UMDgen is the main tool most use for manipulating PSP Isos.
Text does not have to be in shiftJIS, or another known format.
If there is some shiftJIS then four broad scenarios.
1) You just found some debug strings, something the devs left behind, menus or something boring. AKA different parts of the game (even things on screen at the same time or one after the other) can use radically different things.
2) Formatting. I have seen games use 8 bit commands between 16 bit shiftJIS. This means your basic hex editor/viewer will trip up and when it blindly decodes things will fail, until the next 8 bit command and then it starts working again, and then another and it fails, and another and it works...
Should be fairly obvious in the hex (
http://www.rikai.com/library/kanjitables/kanji_codes.sjis.shtml ); most shiftJIS starts each 16 bit run with an 8 or 9, and failing that then E or F so you will see that in the hex but shifted along by 8 bits. You might also try compressing it (covered in a second) as already compressed text will tend not to compress much more where plain text will tend to compress at least a little bit.
3) Compression. The PSP is a modern device that is more than capable of handling a half decent compression routine. Kind of odd to use it on text when you have the same size of UMD either way but far from unheard of.
4) The text of the game is not text but pictures. Fairly common in low text games like puzzle games, though such a thing also extends to visual novels at times and it is far from unusual to see such a thing.

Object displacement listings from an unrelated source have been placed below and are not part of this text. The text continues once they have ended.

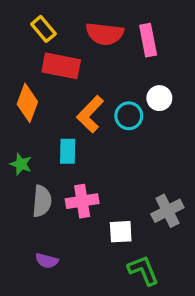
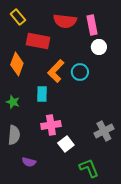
yellow rectangle: (43, 29) -> (18, 17), moved
white circle: (159, 98) -> (99, 47), moved
gray semicircle: (42, 201) -> (14, 135), moved
white square: (121, 232) -> (66, 144), moved, turned -35

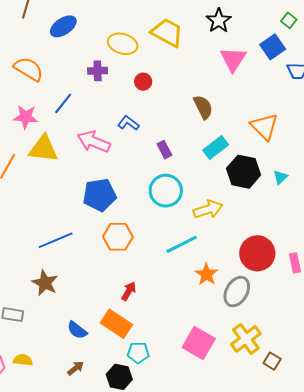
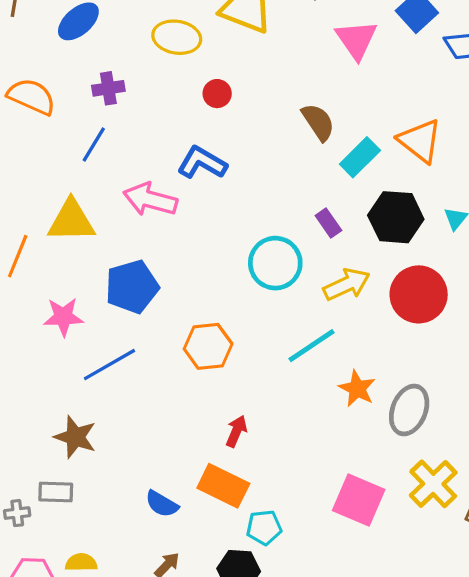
purple cross: (98, 71) -> (108, 88), moved
pink star: (26, 117) -> (63, 317), moved
blue L-shape: (128, 123) -> (202, 163), size x1.4
cyan rectangle: (216, 148) -> (360, 157), moved
purple rectangle: (164, 150) -> (328, 223), moved
blue pentagon: (100, 195) -> (132, 287), moved
red circle: (257, 253) -> (419, 294), moved
brown star: (45, 283) -> (75, 437), moved

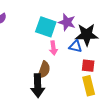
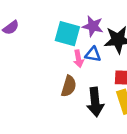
blue triangle: (75, 46) -> (93, 54), moved
black arrow: (38, 86) -> (95, 102), moved

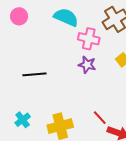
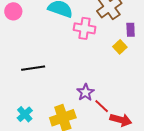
purple star: (87, 65) -> (85, 92), moved, turned 30

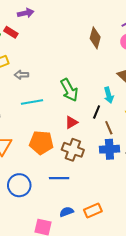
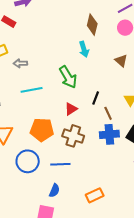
cyan arrow: (109, 95) -> (84, 49), moved
blue circle: (19, 185) -> (28, 161), moved
blue semicircle: (66, 212) -> (54, 191), moved, turned 136

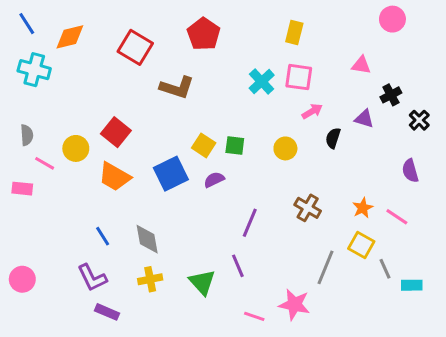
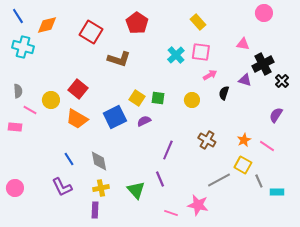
yellow rectangle: (294, 32) -> (198, 22), turned -56
black cross: (391, 95) -> (263, 64), size x1.5
purple semicircle: (410, 171) -> (276, 115), turned 49
gray line: (326, 267) -> (219, 180), turned 40
purple rectangle: (107, 312) -> (95, 210), moved, turned 70

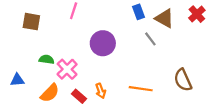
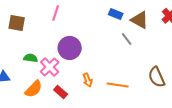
blue rectangle: (138, 12) -> (116, 14), turned -48
purple circle: (103, 43) -> (70, 48), moved
orange arrow: (101, 91) -> (88, 80), moved

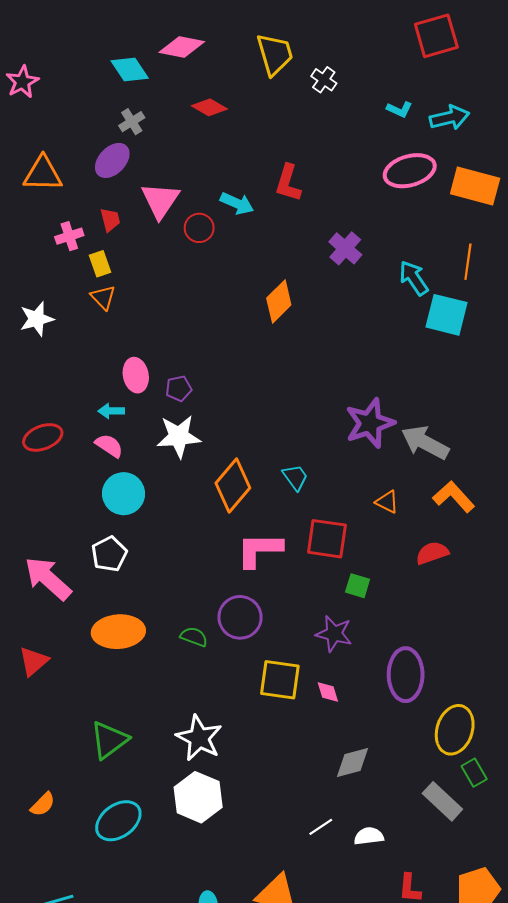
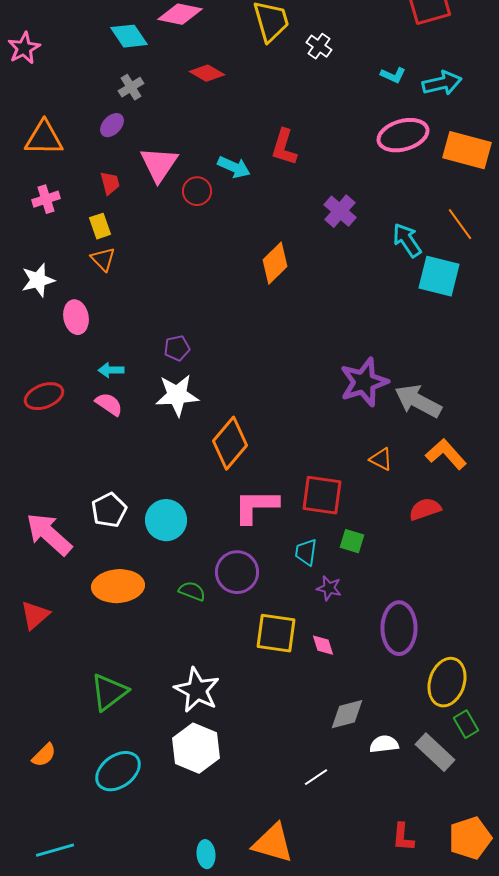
purple ellipse: (112, 160) -> (112, 125), size x0.7
pink cross: (69, 236) -> (46, 199), moved
orange line: (468, 262) -> (460, 224), turned -44
pink ellipse: (136, 375) -> (76, 317), moved
cyan trapezoid: (295, 477) -> (306, 552), moved, turned -136
cyan circle: (123, 494) -> (166, 520), moved
purple star: (334, 634) -> (329, 588), size x0.7
white semicircle: (369, 836) -> (384, 744), moved

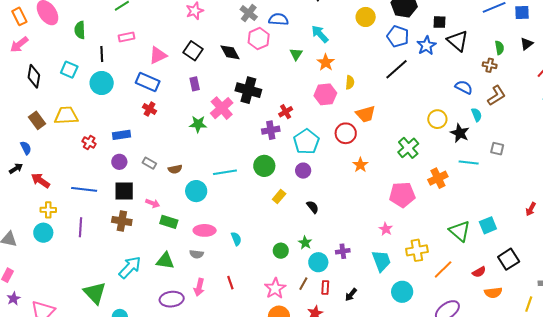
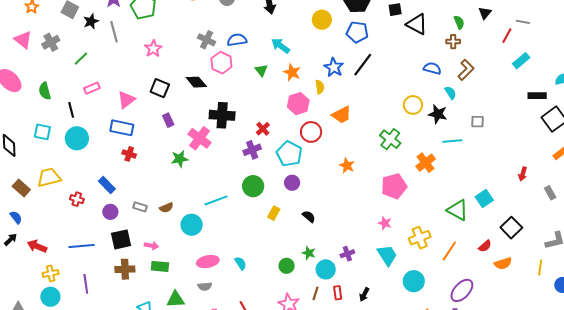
blue star: (426, 46) -> (334, 67), moved
red circle: (346, 133) -> (311, 132), moved
blue rectangle: (121, 135) -> (107, 185), turned 66
green rectangle: (169, 222) -> (160, 266), moved

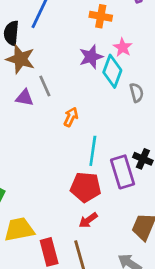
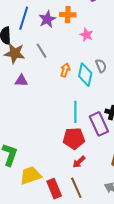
purple star: (91, 57) -> (47, 19), moved
cyan diamond: (112, 71) -> (85, 75), moved
gray line: (45, 86) -> (42, 51), moved
orange arrow: (71, 117) -> (65, 70), moved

If you are playing with the eboot file then some later ones were encrypted, can be sorted now as we have all the keys so no need to fiddle with things on the PSP any more but you might have to consider that.
At this point we would normally point you at the getting started section on the main page/navigation of the site, around here will also be a starter pack thing linked up. I don't know of much explicitly aimed at the PSP for hacking but you might gain a bit from
http://www.romhacking.net/forum/index.php/topic,14708.0.html . I wrote it for the GBA/DS but the PSP shares a lot in common with the DS as far as general theories of operation -- at the time they were contemporary fairly high power devices with a focus on a file system and file formats, as opposed to most previous devices that were not on a CD or floppy disc that don't do file formats and file systems. Though I will note the PSP often used higher level formats -- you would be hard pressed to find anything other than the web browser for the DS which used JPG, PNG and BMP type formats within the game but I would not be surprised at all to find in a PSP game a common graphics, 3d modelling or similar format I could open up in an otherwise vanilla version of whatever popular or relevant graphics/3d modelling software of the time was.